If you suffer from seasonal depression, experts in psychiatry advise:

  1. Light therapy—The lack of sunshine can play a significant role in SAD. If you have been diagnosed with Seasonal Affective Disorder, your doctor might suggest that you try a lightbox. A lightbox stimulates your body’s circadian rhythm and suppresses the release of melatonin. Thirty minutes a day in front of a therapy light box might significantly ease the symptoms of fatigue, depression, and anxiety.
  2. Prescription anti-depressants—The decision to use antidepressant medication is one that should be made between you and your doctor. Your doctor should do a full screening and may recommend alternative therapies before the use of medication. If you are prescribed antidepressants, remember that they take time to work. You should ask your doctor how long it will take your body to reach a steady-state with the medication. If the medication does not work, do not give up hope. It can often take more than one try to find the right medication combination for you.
  3. Psychotherapy—Talk therapy and behavioral modification shows great promise in reducing depression. Whether used alone or as an adjunct to additional treatments, psychotherapy can help you to learn coping skills to deal with your feelings. 
  4. Aromatherapy—Aromatherapy is used to treat seasonal depression. The sense of smell is a powerful stimulant for releasing chemicals in the brain that impact our mood. Essential oils used in aromatherapy can promote relaxation, help control mood and promote healthy sleep habits. 
  5. Exercise—Cold and gloomy weather tends to keep us indoors, reducing the amount of activity we get during the winter months. Not only is this bad for our bodies, but it can have an impact on our psychological health as well. Exercising outdoors is the best option, but on days where the weather prevents you from being outdoors, commit to using a gym or treadmill to keep your body moving. Exercise promotes health and the release of hormones in the brain that have a powerful effect on our mood.
  6. Natural light—Get as much exposure to natural light as possible. Bundle up and take a walk, even on cold days. Open up the blinds and curtains in your home to let in natural light. 
  7. Take a vitamin D supplement—studies have shown that low levels of vitamin D, common in the winter months, can lead to feelings of depression.
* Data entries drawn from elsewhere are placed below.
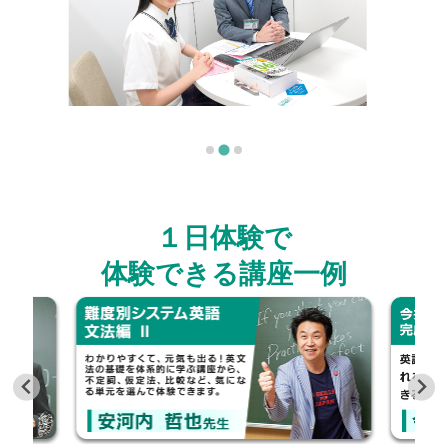
１日体験で
体験できる講座一例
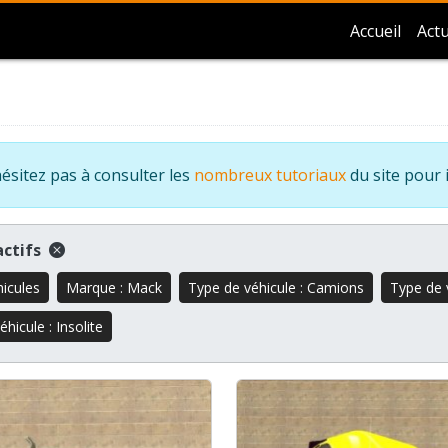
Accueil
Actu
ésitez pas à consulter les
nombreux tutoriaux
du site pour 
 actifs
hicules
Marque : Mack
Type de véhicule : Camions
Type de v
hicule : Insolite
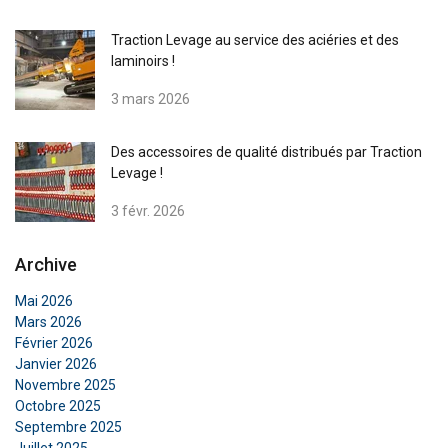
Traction Levage au service des aciéries et des
laminoirs !
3 mars 2026
Des accessoires de qualité distribués par Traction
Levage !
FRENCH
3 févr. 2026
ENGLISH
Ce site Web utilise des cookies
Archive
Nous utilisons des cookies pour personnaliser le
Mai 2026
contenu, les publicités et analyser notre trafic.
Mars 2026
Nous partageons également des informations
Février 2026
sur votre utilisation de notre site avec nos
Janvier 2026
partenaires de publicité et d'analyse qui peuvent
Novembre 2025
les combiner avec d'autres informations que
Octobre 2025
Septembre 2025
vous leur avez fournies ou qu'ils ont collectées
Ask your doctor about checking your vitamin D levels and if they are low, consider adding a supplement. Adding a vitamin D supplement may help with your seasonal depression and also serves to help keep your bones healthy. 
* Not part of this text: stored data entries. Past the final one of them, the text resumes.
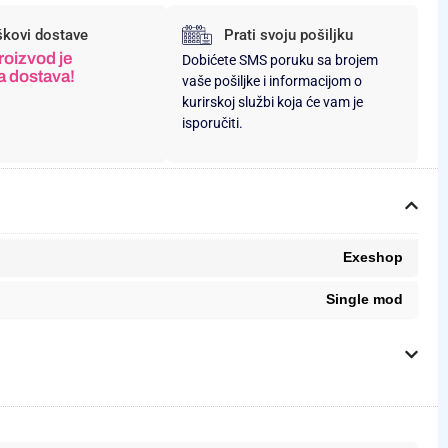
škovi dostave
Prati svoju pošiljku
roizvod je
Dobićete SMS poruku sa brojem
a dostava!
vaše pošiljke i informacijom o
kurirskoj službi koja će vam je
isporučiti.
Exeshop
Single mod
  8. Keep a journal—Writing down your feelings can help you process how you are feeling, and has proven to be effective in helping cope with depression. Journaling has another vital benefit in that it can help you understand, over time, what measures are helping and those that are not. Take note of any changes you make to your exercise routines, supplements, daily routine, and medication. Then use your journal to track your mood and look for patterns to help you figure out what works best for you. 
  9. Do not isolate yourself—Seasonal depression can lead to isolation because you do not feel up to keeping up a social life. Fight the urge to crawl under the covers as this will only exacerbate your depression. Pursue a hobby, make plans with friends, and plan time to do the things that you enjoy. Even if you don’t feel like it, making the effort to stay engaged with people and things you care about will have a positive impact on your mental health. 
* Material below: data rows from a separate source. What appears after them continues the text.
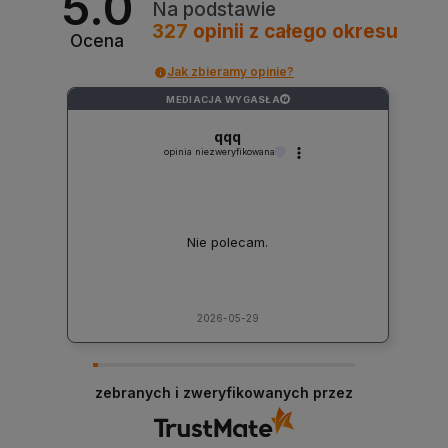
5.0
Na podstawie
327
opinii
z całego okresu
Ocena
Jak zbieramy opinie?
MEDIACJA WYGASŁA
?
qqq
opinia niezweryfikowana
Nie polecam.
2026-05-29
zebranych i zweryfikowanych przez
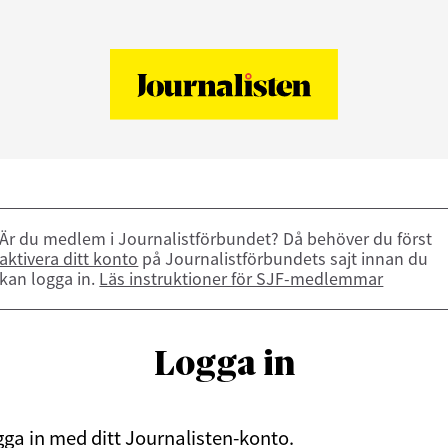
Är du medlem i Journalistförbundet? Då behöver du först
aktivera ditt konto
på Journalistförbundets sajt innan du
kan logga in.
Läs instruktioner för SJF-medlemmar
Logga in
ga in med ditt Journalisten-konto.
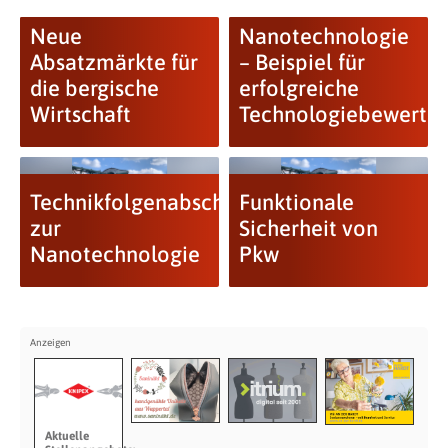
Neue
Nanotechnologie
Absatzmärkte für
– Beispiel für
die bergische
erfolgreiche
Wirtschaft
Technologiebewertu
Technikfolgenabschätzung
Funktionale
zur
Sicherheit von
Nanotechnologie
Pkw
Aktuelle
  10. Talk to your doctor if you do not see improvement or if you experience a serious decline in your mood. We all have ups and downs in our mood, but if you feel that you are getting better instead of worse, make sure and let your doctor know. Depression is a serious and complex illness and can impact your physical health along with your mental well being. If you have thoughts of harming yourself or others, please seek emergency medical attention.